I learned that the worst could happen at any moment and with no warning. I didn’t want to go outside anymore. I avoided the woods where Everett and I had played. I hated to let my brother and my dad out of my sight. For four years, I lived with a pounding heart and shaking hands.

But I’m sixteen now, and ready to find my way back to myself, to somehow move forward. Therapy is helping. I let one new friend into my life, and she’s helping, too. I’m trying this new thing where I act like the old me—unafraid and confident and bold. I’m doing scary things and trying not to let them scare me.

Then one night as I’m sitting outside in the dark, Everett walks through the trees and back into my life.
M Y   T H O U G H T S

Fact: I read less YA now than ever.

Another fact: There are a few YA authors who I will continue to read no matter what. That short list includes long-time favorites like Katie McGarry, Julie Cross and Robin Benway – and it also includes Lora Richardson.

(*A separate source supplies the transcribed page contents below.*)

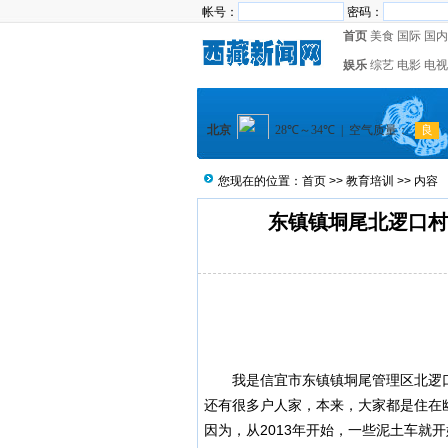
帐号：
密码：
首页
美食
国际
国内
娱乐
综艺
电影
电视
您现在的位置：
首页
>>
教育培训
>> 内容
东镇镇垌尾北逻口村
我是
信宜
市东镇镇垌尾管理区北逻
还有很多户人家，本来，大家都是住在幽
因为，从2013年开始，一些
泥土车
就开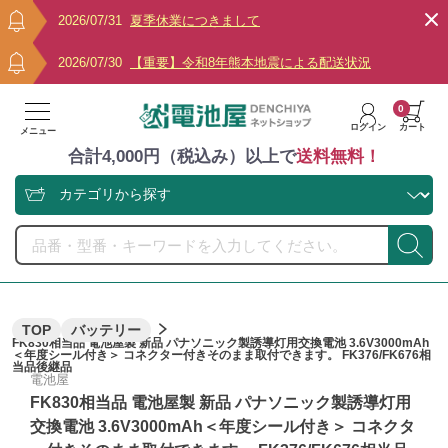
2026/07/31
夏季休業につきまして
2026/07/30
【重要】令和8年熊本地震による配送状況
0
ログイン
カート
メニュー
合計4,000円（税込み）以上で
送料無料！
TOP
バッテリー
FK830相当品 電池屋製 新品 パナソニック製誘導灯用交換電池 3.6V3000mAh
＜年度シール付き＞ コネクター付きそのまま取付できます。 FK376/FK676相
当品後継品
電池屋
FK830相当品 電池屋製 新品 パナソニック製誘導灯用
交換電池 3.6V3000mAh＜年度シール付き＞ コネクタ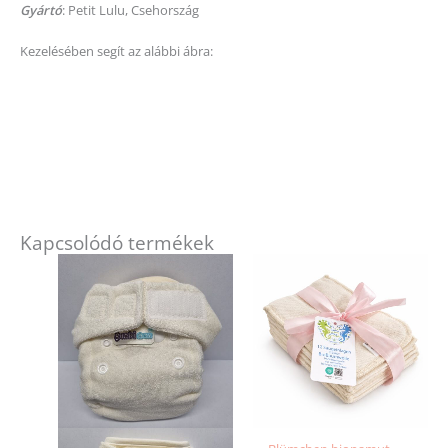
Gyártó
: Petit Lulu, Csehország
Kezelésében segít az alábbi ábra:
Kapcsolódó termékek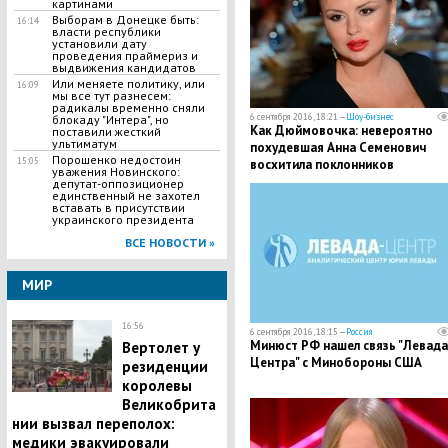
картинами
Выборам в Донецке быть:
16:14
власти республики
установили дату
проведения праймериз и
выдвижения кандидатов
Или меняете политику, или
16:09
мы все тут разнесем:
радикалы временно сняли
6 сентября 2016, 18:21 —
Шоу-бизнес
блокаду "Интера", но
Как Дюймовочка: невероятно
поставили жесткий
ультиматум
похудевшая Анна Семенович
Порошенко недостоин
15:05
восхитила поклонников
уважения Новинского:
депутат-оппозиционер
единственный не захотел
вставать в присутствии
украинского президента
ВСЕ НОВОСТИ »
МИР
16:56
6 сентября 2016, 18:15 —
Россия
Минюст РФ нашел связь "Левада
Вертолет у
Центра" с Минобороны США
резиденции
королевы
Великобрита
нии вызвал переполох:
медики эвакуировали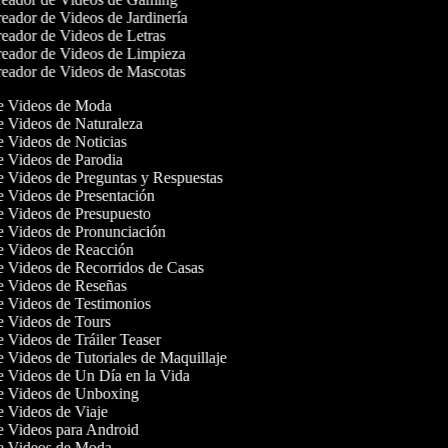
eador de Videos de Jardinería
eador de Videos de Letras
eador de Videos de Limpieza
eador de Videos de Mascotas
de Videos de Moda
de Videos de Naturaleza
de Videos de Noticias
de Videos de Parodia
de Videos de Preguntas y Respuestas
de Videos de Presentación
de Videos de Presupuesto
de Videos de Pronunciación
de Videos de Reacción
de Videos de Recorridos de Casas
de Videos de Reseñas
de Videos de Testimonios
de Videos de Tours
e Videos de Tráiler Teaser
e Videos de Tutoriales de Maquillaje
de Videos de Un Día en la Vida
de Videos de Unboxing
de Videos de Viaje
de Videos para Android
de Videos de Moda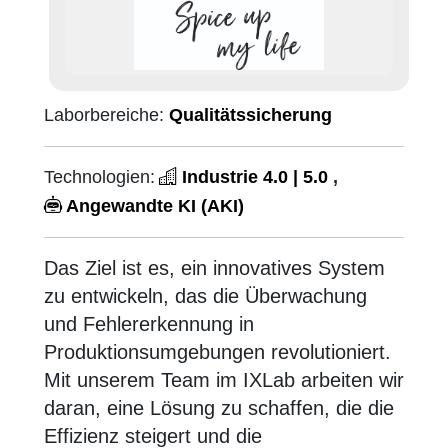
Laborbereiche:
Qualitätssicherung
Technologien:
Industrie 4.0 | 5.0
,
Angewandte KI (AKI)
Das Ziel ist es, ein innovatives System
zu entwickeln, das die Überwachung
und Fehlererkennung in
Produktionsumgebungen revolutioniert.
Mit unserem Team im IXLab arbeiten wir
daran, eine Lösung zu schaffen, die die
Effizienz steigert und die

Richardson writes contemporary young adult novels that speak to me. There are no fantastical worlds, no over the top drama, no too good to be true characters. What Richardson does best is create down to earth, realistic characters that feel like people you could know in your everyday life - the girl at school, the guy down the street. And she tells their stories with a gentle hand that draws you in and makes you care and feel and hope.

In Vanishing Summer, we meet sixteen-year-old Greta. A girl who is fearful and doesn’t take unnecessary chances. But Greta wasn’t always that way; she used to be bold and daring. That ended the day her best friend was taken away right in front of her – and never came back. Until he did. Until one night he walked out of the trees, stood in front of her, and said her name.

I was me, and he was him, but we weren’t us anymore.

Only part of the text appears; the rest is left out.